Winger isn’t the first woman in Hollywood to have been tagged with the “difficult” label over the years, and we’ve learned to take these kinds of stories with a grain of salt and not cast the kind of judgment that we once had. Still, it’s a reputation that has hounded her for the bulk of her career. Appearing on Bravo’s Watch What Happens Live in 2018, Winger bristled at host Andy Cohen asking once again about the MacLaine feud and mistakenly saying that Winger had written about MacLaine. (Cohen has since said she’ll likely never agree to return to the show.)

However complicated the relationship between MacLaine and Winger was, it’s all on the screen during that Oscar clip. Even before the winner is announced, Winger is on camera muttering something under her breath to her companion. On MacLaine’s way up to the stage, she takes a detour to Winger, cradling her onscreen daughter’s face in her hands as the women share a seemingly sincere embrace. And then there’s that phrase: “I wanted to work with the turbulent brilliance of Debra Winger.” It’s such elegant shade. A compliment wrapped in delicate thorns, not sharp enough to break the skin.

But the legend of Winger and MacLaine’s on-set feud still can’t obscure the pair of towering performances these actors delivered in the movie. Forty years later, Terms of Endearment’s reputation has only grown. It’s the kind of movie that, cliché as it’s become to say, they really don’t make anymore. Or if they do, they don’t become hits like Terms did. Domestically, the film earned $108 million in its six-month theatrical run, the equivalent of over $320 million today.

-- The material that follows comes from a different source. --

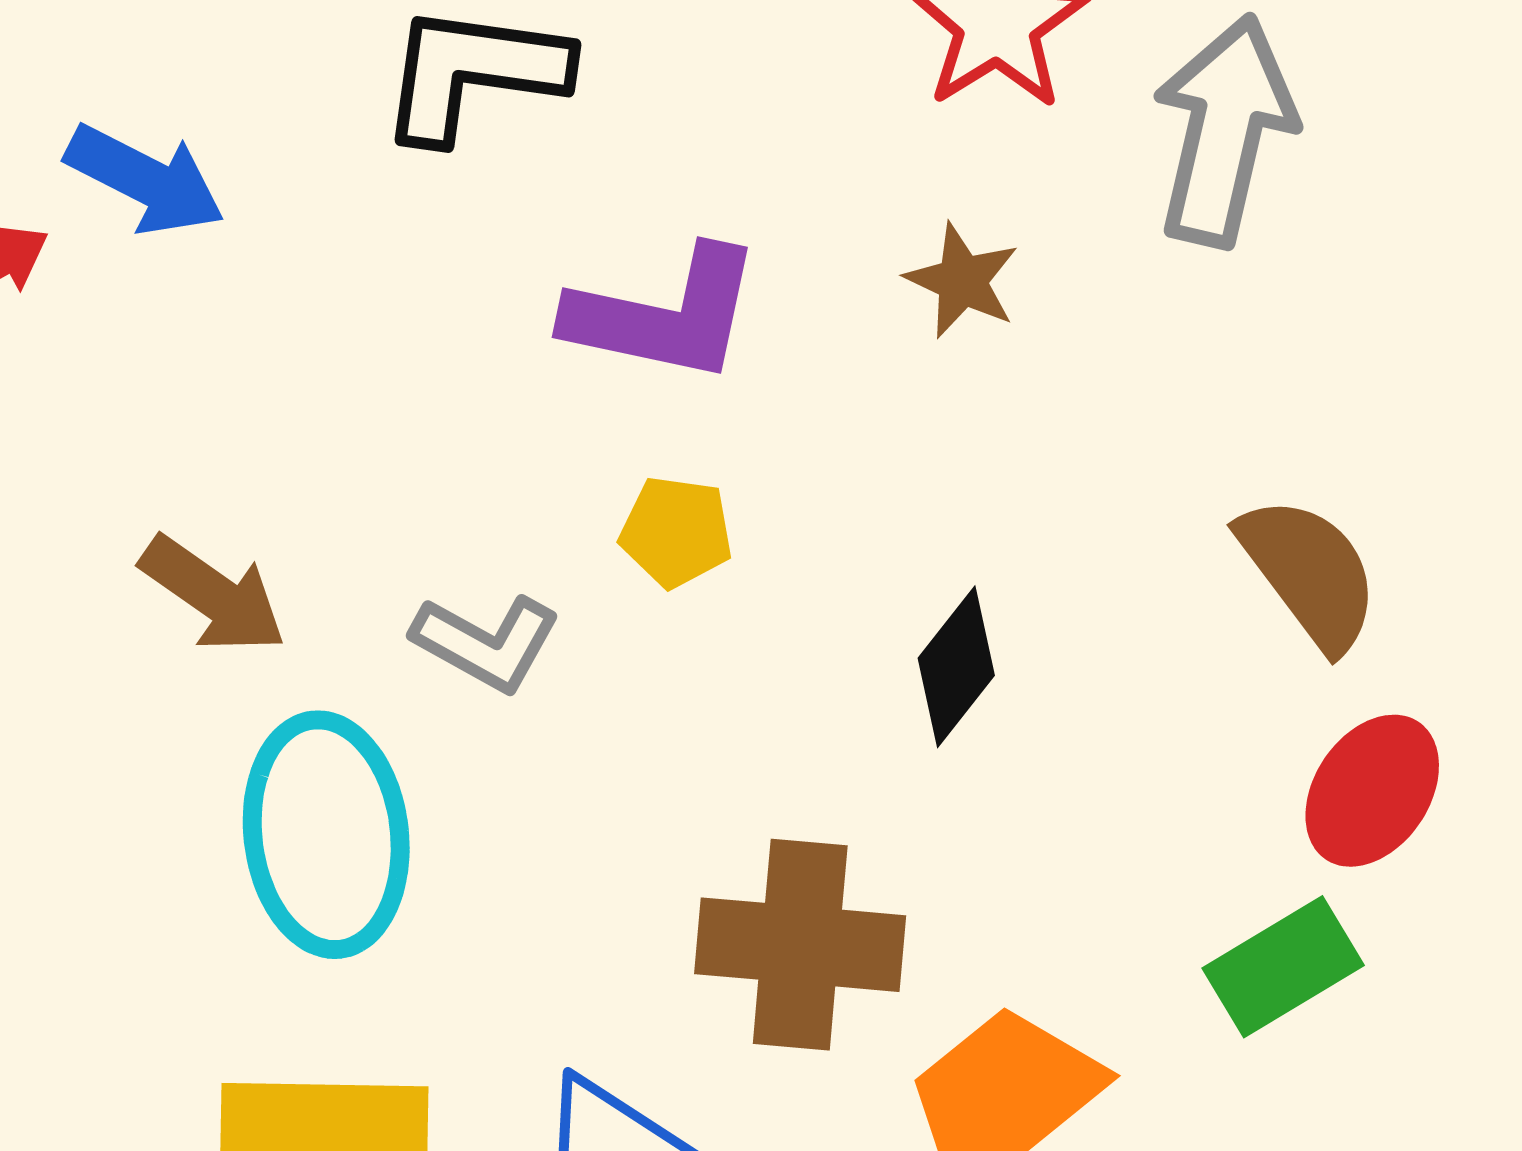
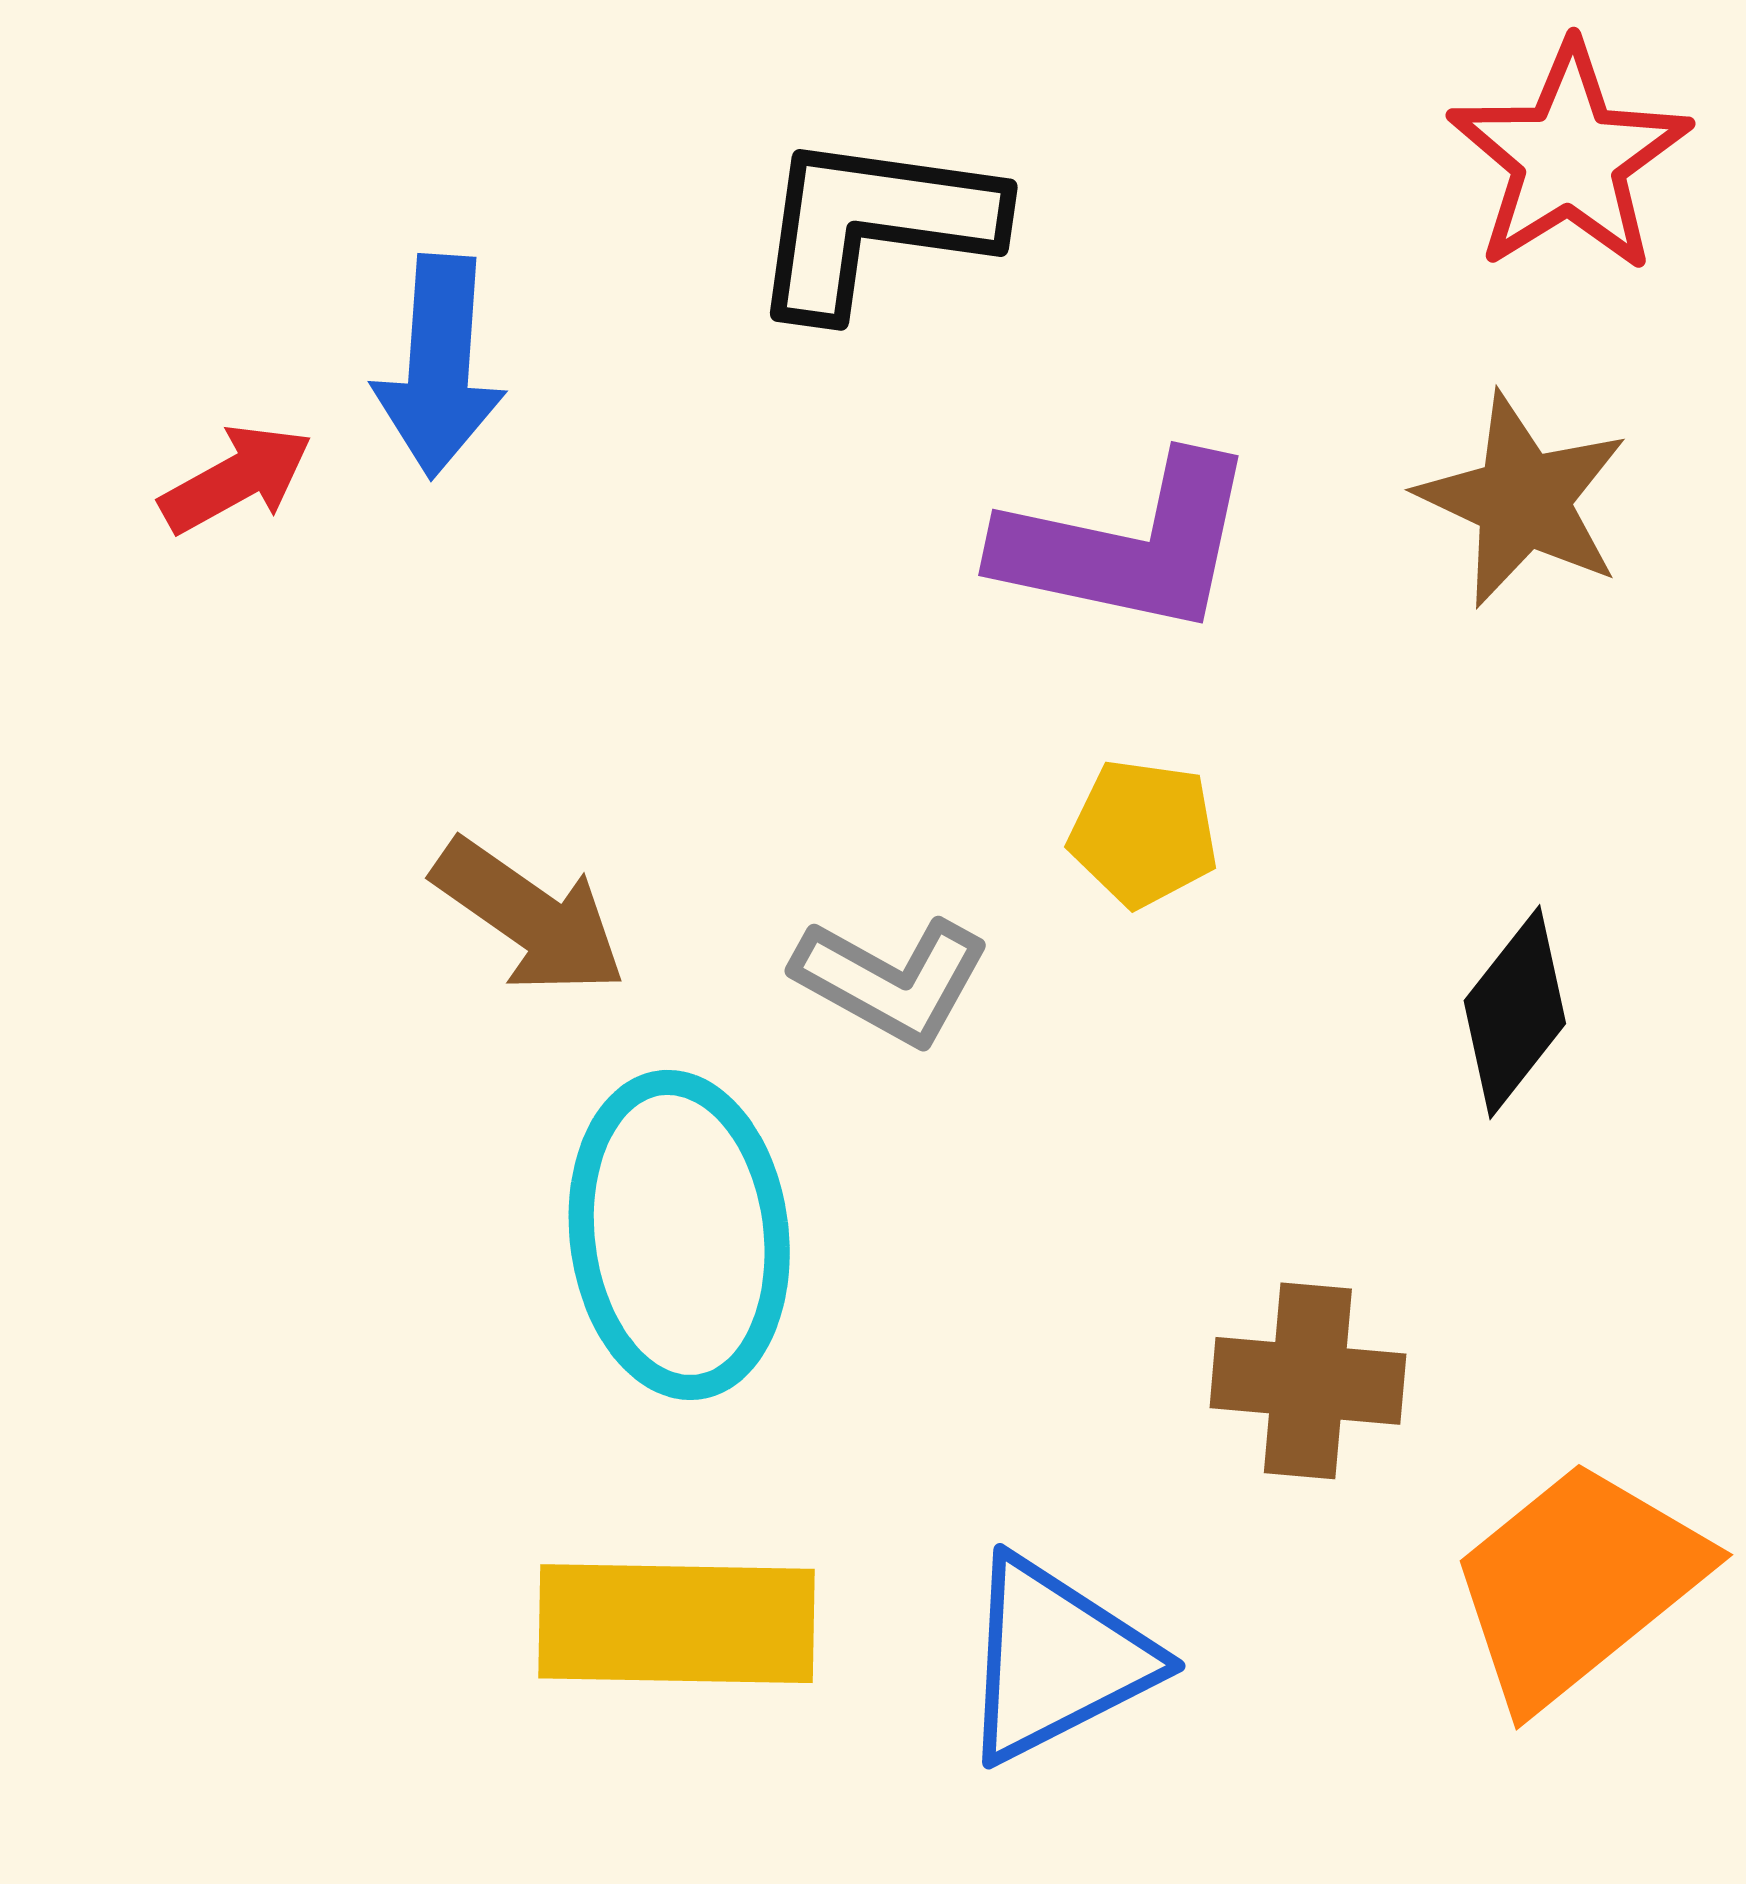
blue arrow: (145, 180) -> (439, 366), turned 67
brown star: (962, 281) -> (1523, 500), size x1.4
brown cross: (800, 945) -> (1308, 1381), size x0.7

It finished second at the yearly box office to Return of the Jedi, beating out sexy dance romances like Flashdance, popular comedies like Trading Places and Vacation, and the latest big-screen efforts from James Bond, Dirty Harry, Superman, and Jaws. All this for a movie whose only explosions were when MacLaine thundered at a floor of hospital employees to give her daughter a shot of painkiller.

The best Oscar speeches are the ones that are fully aware of their place in Hollywood history: Halle Berry commemorating her landmark best actress win by thanking the women who blazed the path before her; Jane Fonda nodding toward her controversial stance on Vietnam before setting that conversation aside for another time; Julia Roberts basking in the spotlight knowing that she was standing in a moment that would be replayed again and again. More than anything else, Shirley MacLaine seemed to be aware of the significance of the Academy Award and its place in her career. And with “turbulent brilliance,” she gave us four decades’ worth of rolling those two words around in our heads and gossiping about great Hollywood feuds; a “cellar door” for Oscar-watchers and actors-obsessives.